SOURCE MATERIAL below:

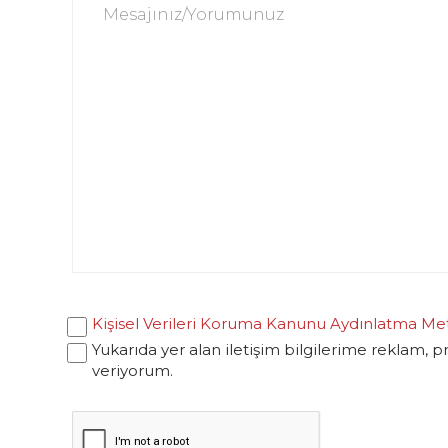
Kişisel Verileri Koruma Kanunu Aydınlatma Me
Yukarıda yer alan iletişim bilgilerime reklam, 
veriyorum.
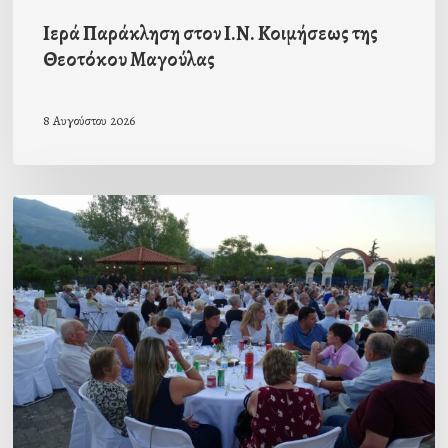
Ιερά Παράκληση στον Ι.Ν. Κοιμήσεως της
Θεοτόκου Μαγούλας
8 Αυγούστου 2026
Πρόσκληση
προς
τους
Ομογενείς
μας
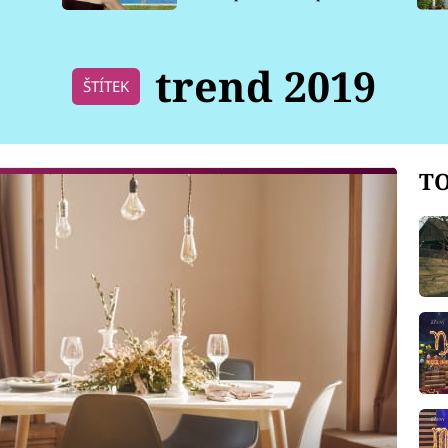
pro psy
trend 2019
ŠTÍTEK
TO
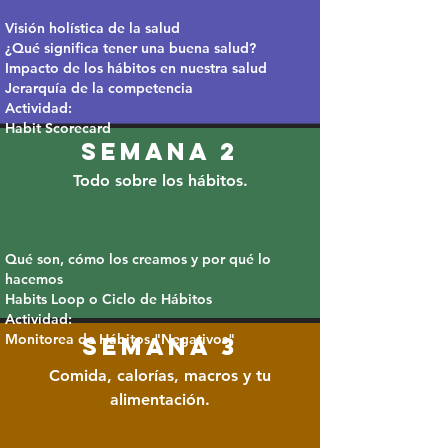
Visión holística de la salud
¿Qué significa tener una buena salud?
Impacto de los hábitos en nuestra salud
Jerarquía de la competencia
Actividad:
Habit Scorecard
semana 2
Todo sobre los hábitos.
Qué son, cómo los creamos y por qué lo
hacemos
Habits Loop o Ciclo de Hábitos
Actividad:
Monitorea de Hábitos "Negativos"
semana 3
Comida, calorías, macros y tu
alimentación.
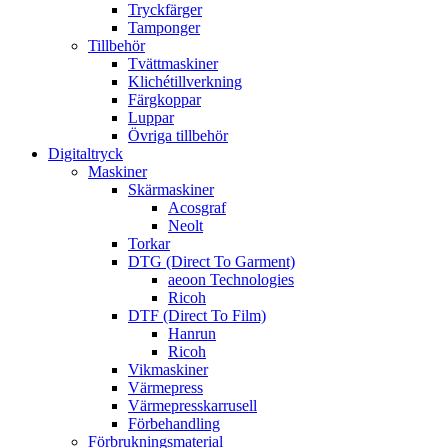
Tryckfärger
Tamponger
Tillbehör
Tvättmaskiner
Klichétillverkning
Färgkoppar
Luppar
Övriga tillbehör
Digitaltryck
Maskiner
Skärmaskiner
Acosgraf
Neolt
Torkar
DTG (Direct To Garment)
aeoon Technologies
Ricoh
DTF (Direct To Film)
Hanrun
Ricoh
Vikmaskiner
Värmepress
Värmepresskarrusell
Förbehandling
Förbrukningsmaterial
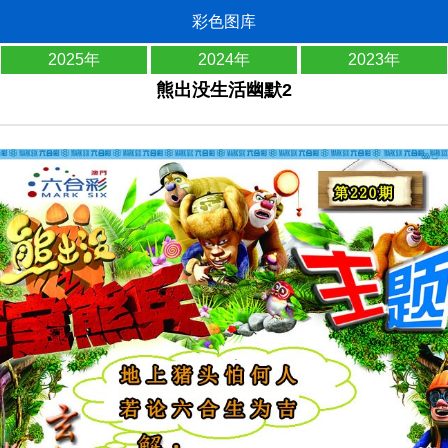
彩色图库
2025年
2024年
2023年
熊出没生活幽默2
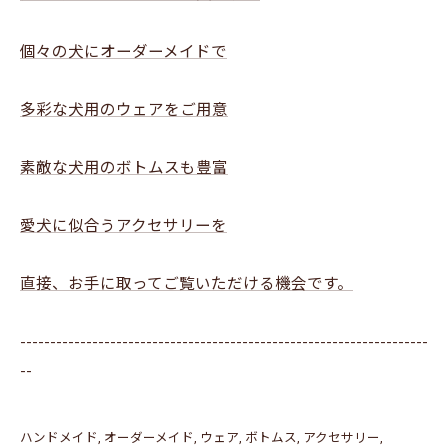
個々の犬にオーダーメイドで
多彩な犬用のウェアをご用意
素敵な犬用のボトムスも豊富
愛犬に似合うアクセサリーを
直接、お手に取ってご覧いただける機会です。
--------------------------------------------------------------------
--
ハンドメイド
オーダーメイド
ウェア
ボトムス
アクセサリー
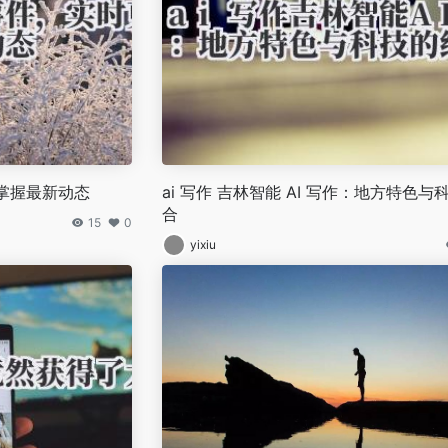
掌握最新动态
ai 写作 吉林智能 AI 写作：地方特色与
合
15
0
yixiu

End of SOURCE MATERIAL.

:: TRY IT ::
Word for word, give back each entry from above, but skip any picture.

:: EXERCISE RESULT ::
Kişisel Verileri Koruma Kanunu Aydınlatma Me
Yukarıda yer alan iletişim bilgilerime reklam, 
veriyorum.
Ιερά Παράκληση στον Ι.Ν. Κοιμήσεως της
Θεοτόκου Μαγούλας
8 Αυγούστου 2026
Πρόσκληση
προς
τους
Ομογενείς
μας
pro psy
trend 2019
ŠTÍTEK
TO
Visión holística de la salud
¿Qué significa tener una buena salud?
Impacto de los hábitos en nuestra salud
Jerarquía de la competencia
Actividad:
Habit Scorecard
semana 2
Todo sobre los hábitos.
Qué son, cómo los creamos y por qué lo
hacemos
Habits Loop o Ciclo de Hábitos
Actividad:
Monitorea de Hábitos "Negativos"
semana 3
Comida, calorías, macros y tu
alimentación.
Tryckfärger
Tamponger
Tillbehör
Tvättmaskiner
Klichétillverkning
Färgkoppar
Luppar
Övriga tillbehör
Digitaltryck
Maskiner
Skärmaskiner
Acosgraf
Neolt
Torkar
DTG (Direct To Garment)
aeoon Technologies
Ricoh
DTF (Direct To Film)
Hanrun
Ricoh
Vikmaskiner
Värmepress
Värmepresskarrusell
Förbehandling
Förbrukningsmaterial
彩色图库
2025年
2024年
2023年
熊出没生活幽默2
個々の犬にオーダーメイドで
多彩な犬用のウェアをご用意
素敵な犬用のボトムスも豊富
愛犬に似合うアクセサリーを
直接、お手に取ってご覧いただける機会です。
--------------------------------------------------------------------
--
ハンドメイド
オーダーメイド
ウェア
ボトムス
アクセサリー
掌握最新动态
ai 写作 吉林智能 AI 写作：地方特色与
合
15
0
yixiu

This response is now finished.